Saindo do plano simbólico e voltando ao das políticas
públicas, devo declarar minha simpatia pelas cotas sociais. Por exemplo, apoio
com veemência as cotas para escolas públicas no acesso às universidades
federais e estaduais. Eis um caminho mais justo para vencermos as desigualdades
deste país, inclusive as raciais. A lógica é simples. Se a maior parte dos
negros estão situados nas camadas sociais mais baixas, eles serão
automaticamente beneficiados por quaisquer políticas de inclusão social, e sem
gerar situações injustas com quem é tão pobre e lascado como eles, mas tem a
pele clara.
Aqui, um último adendo nessa discussão se faz necessário. Se
quisermos vencer o preconceito e a desigualdade raciais precisamos ser honestos
intelectual e politicamente. Agride a minha inteligência que a leitura dos
dados populacionais seja feita conforme a conveniência das análises. Refiro-me
ao gesto cretino (por melhor intencionado) de juntar as categorias “negros” e
“pardos” quando isso ajuda a acentuar as situações de desigualdade. Em primeiro
lugar, juntar “negros” e “pardos” é uma arrogância que desrespeita, conforme a
conveniência, a tão proclamada importância da autodeclaração. Eu mesma, no
Censo, me incluo na categoria “parda”, e me sinto profundamente desrespeitada
quando sou empurrada na categoria
“negros”, de modo a justificar argumentos alheios.
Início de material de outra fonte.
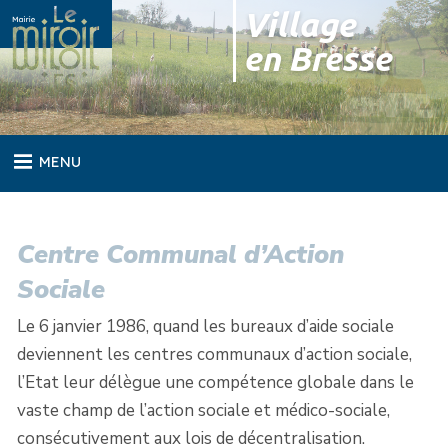
Skip
Village
to
en Bresse
content
MENU
Centre Communal d’Action
Sociale
Le 6 janvier 1986, quand les bureaux d’aide sociale
deviennent les centres communaux d’action sociale,
l’Etat leur délègue une compétence globale dans le
vaste champ de l’action sociale et médico-sociale,
consécutivement aux lois de décentralisation.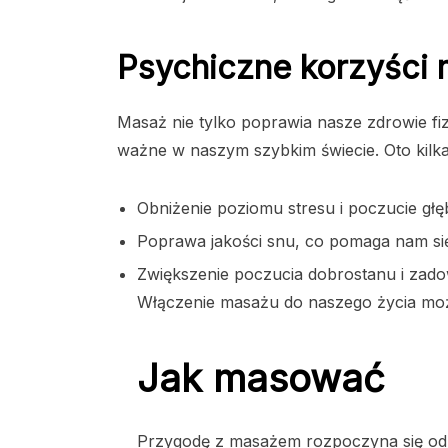
Psychiczne korzyści
Masaż nie tylko poprawia nasze zdrowie fi
ważne w naszym szybkim świecie. Oto kilk
Obniżenie poziomu stresu i poczucie głę
Poprawa jakości snu, co pomaga nam si
Zwiększenie poczucia dobrostanu i zadow
Włączenie masażu do naszego życia moż
Jak masować
Przygodę z masażem rozpoczyna się od 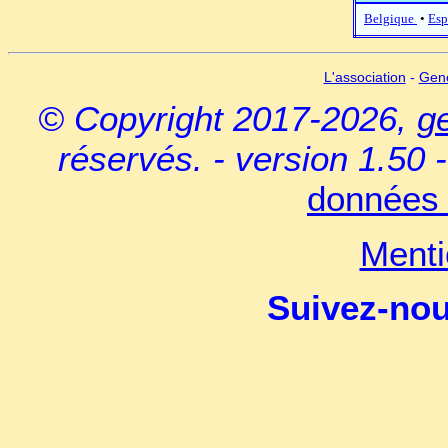
Belgique
•
Esp
L'association
-
Gen
© Copyright 2017-2026,
g
réservés. - version 1.50 
données 
Menti
Suivez-no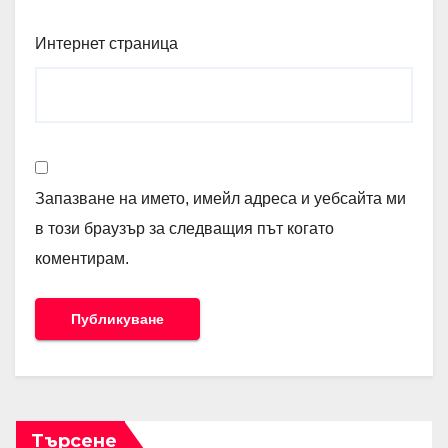
Интернет страница
Запазване на името, имейл адреса и уебсайта ми
в този браузър за следващия път когато
коментирам.
Търсене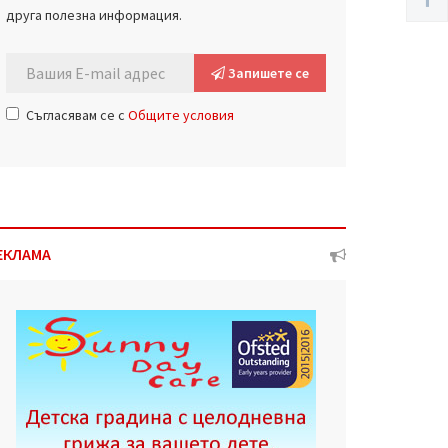
друга полезна информация.
Запишете се
Съгласявам се с
Общите условия
ЕКЛАМА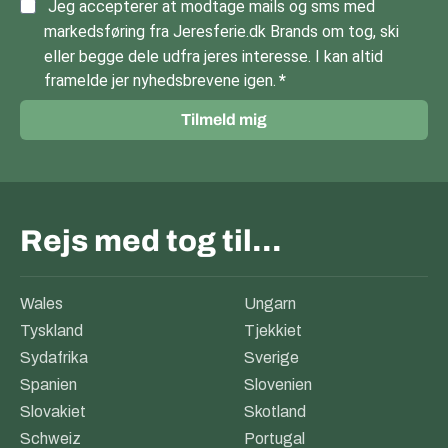
Jeg accepterer at modtage mails og sms med
markedsføring fra Jeresferie.dk Brands om tog, ski
eller begge dele udfra jeres interesse. I kan altid
framelde jer nyhedsbrevene igen.
Tilmeld mig
Rejs med tog til…
Wales
Ungarn
Tyskland
Tjekkiet
Sydafrika
Sverige
Spanien
Slovenien
Slovakiet
Skotland
Schweiz
Portugal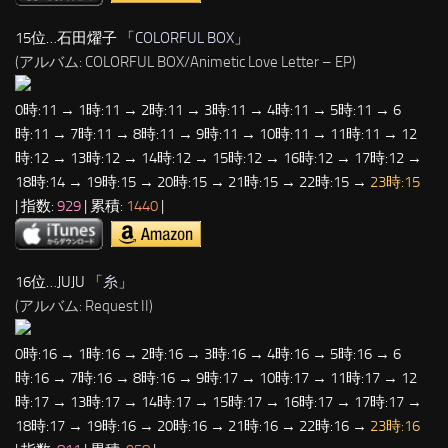
15位…石田燿子 「
COLORFUL BOX
」
(アルバム: COLORFUL BOX/Animetic Love Letter – EP)
0時:11 → 1時:11 → 2時:11 → 3時:11 → 4時:11 → 5時:11 → 6
時:11 → 7時:11 → 8時:11 → 9時:11 → 10時:11 → 11時:11 → 12
時:12 → 13時:12 → 14時:12 → 15時:12 → 16時:12 → 17時:12 →
18時:14 → 19時:15 → 20時:15 → 21時:15 → 22時:15 →
23時:15
| 指数:
929
| 累積:
1440
|
16位…JUJU 「
糸
」
(アルバム: Request II)
0時:16 → 1時:16 → 2時:16 → 3時:16 → 4時:16 → 5時:16 → 6
時:16 → 7時:16 → 8時:16 → 9時:17 → 10時:17 → 11時:17 → 12
時:17 → 13時:17 → 14時:17 → 15時:17 → 16時:17 → 17時:17 →
18時:17 → 19時:16 → 20時:16 → 21時:16 → 22時:16 →
23時:16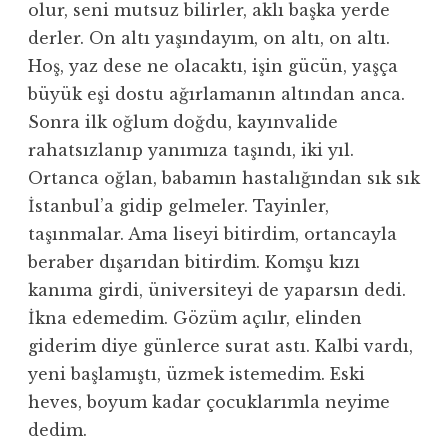
olur, seni mutsuz bilirler, aklı başka yerde
derler. On altı yaşındayım, on altı, on altı.
Hoş, yaz dese ne olacaktı, işin gücün, yaşça
büyük eşi dostu ağırlamanın altından anca.
Sonra ilk oğlum doğdu, kayınvalide
rahatsızlanıp yanımıza taşındı, iki yıl.
Ortanca oğlan, babamın hastalığından sık sık
İstanbul’a gidip gelmeler. Tayinler,
taşınmalar. Ama liseyi bitirdim, ortancayla
beraber dışarıdan bitirdim. Komşu kızı
kanıma girdi, üniversiteyi de yaparsın dedi.
İkna edemedim. Gözüm açılır, elinden
giderim diye günlerce surat astı. Kalbi vardı,
yeni başlamıştı, üzmek istemedim. Eski
heves, boyum kadar çocuklarımla neyime
dedim.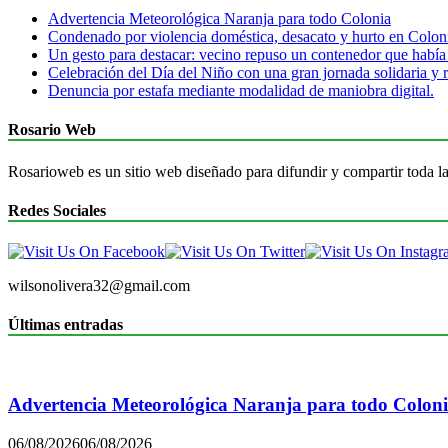
Advertencia Meteorológica Naranja para todo Colonia
Condenado por violencia doméstica, desacato y hurto en Colon
Un gesto para destacar: vecino repuso un contenedor que había
Celebración del Día del Niño con una gran jornada solidaria y r
Denuncia por estafa mediante modalidad de maniobra digital.
Rosario Web
Rosarioweb es un sitio web diseñado para difundir y compartir toda la
Redes Sociales
wilsonolivera32@gmail.com
Últimas entradas
Advertencia Meteorológica Naranja para todo Colon
06/08/2026
06/08/2026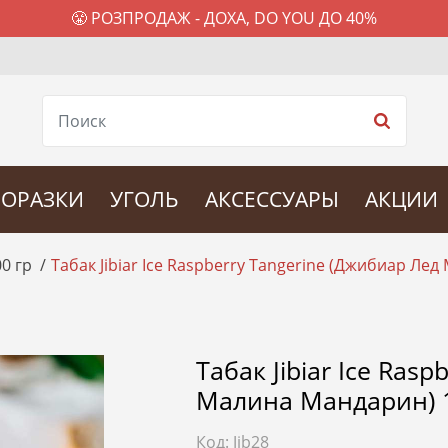
😤 РОЗПРОДАЖ - ДОХА, DO YOU ДО 40%
ОРАЗКИ
УГОЛЬ
АКСЕССУАРЫ
АКЦИИ
00 гр
Табак Jibiar Ice Raspberry Tangerine (Джибиар Ле
Табак Jibiar Ice Ras
Малина Мандарин) 1
Код:
Jib28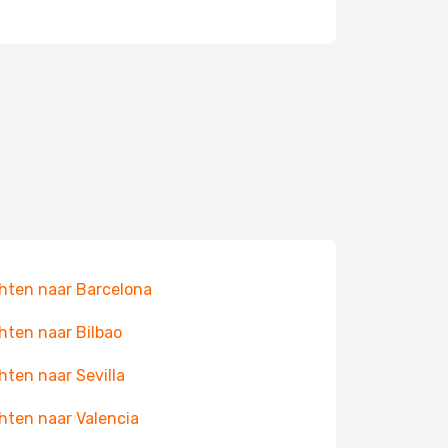
hten naar Barcelona
hten naar Bilbao
hten naar Sevilla
hten naar Valencia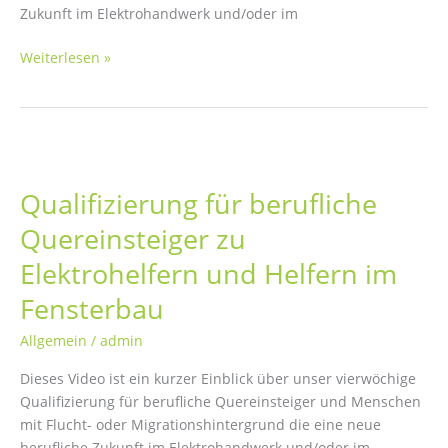
Zukunft im Elektrohandwerk und/oder im
Bewerbertag
Weiterlesen »
bei
der
Bundeagentur
für
Arbeit
Qualifizierung für berufliche
Quereinsteiger zu
Elektrohelfern und Helfern im
Fensterbau
Allgemein
/
admin
Dieses Video ist ein kurzer Einblick über unser vierwöchige
Qualifizierung für berufliche Quereinsteiger und Menschen
mit Flucht- oder Migrationshintergrund die eine neue
berufliche Zukunft im Elektrohandwerk und/oder im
Sinto-me desrespeitada em
termos de minha identidade social, pois me
sinto mestiça e não dou a seu ninguém o direito de me rotular nem como
“negra”, nem como “branca”. Pior ainda,
suspeito seriamente de que a inclusão -- ou a soma -- dos “pardos” na categoria
“negros” vincula-se ao pressuposto de que somos todos uns alienados e por isso
não assumimos nossa identidade “negra”. Visto não termos capacidade crítica para
definir nossa real identidade “étnica”, os intelectuais e burocratas
iluminados, redentores e libertadores dos oprimidos, nos salvam dessa situação
de autoengano.
Em segundo lugar, tal procedimento mascara uma real
compreensão de nossos paradoxos, dicotomias, mazelas e desigualdades. Mais uma
vez flagra-se uma contradição. Se as vítimas de preconceito, que podem ter suas
oportunidades na vida social prejudicadas pela cor escura da pele (os
autodeclarados “negros”) são postos no mesmo balaio que os “pardos”, dentre os
quais se incluem pessoas de tez clara, a exemplo de mim mesma, como
conseguiremos discernir com acuidade as correlações significativas entre cor da
pele, situação social e possibilidades de ascensão? Quando o IBGE anuncia que
entre os analfabetos brasileiros, 70% são pretos e pardos, não nos permite
saber exatamente qual é o percentual de negros nesse universo. E se os pardos
representarem 90% desses 70%? Esse tipo de leitura dos dados só faria sentido,
se as políticas de cotas também incluíssem os pardos. E não incluem. Ou se
pudéssemos assumir que todos os pardos também têm seu prestígio social e suas
oportunidades limitados pela cor da pele. Isso tampouco é verdade. Ademais, com
frequência, os textos de discussão dos dados demográficos falam em dado momento
só nos “pretos” versus “brancos”, para poucas linhas depois falarem em “pretos e pardos”, gerando uma evidente
confusão de leitura de cenário, que inviabiliza uma compreensão global, segundo
padrão único.
Encerro essa longa reflexão, reiterando que precisamos
compreender melhor nosso legado histórico, em sua complexidade, e a partir
desse conhecimento, respeitando as especificidades do contexto das relações
raciais no Brasil, pensar em formas criativas e próprias de erradicação do
preconceito racial e das desigualdades raciais. O Brasil pode escolher entre
acompanhar o ritmo e assumir a agenda
da globalização planejada por outros, ou pode abraçar o legado da mestiçagem,
da plasticidade, da antropofagia, não como mito, mas como caminho para a realização de uma utopia de fraternidade. Se ela ainda está longe da realidade, que
a democracia racial seja um sonho a se alcançar, um ponto de convergência de
esforços, um horizonte para o qual brasileiros de todas as cores possam olhar.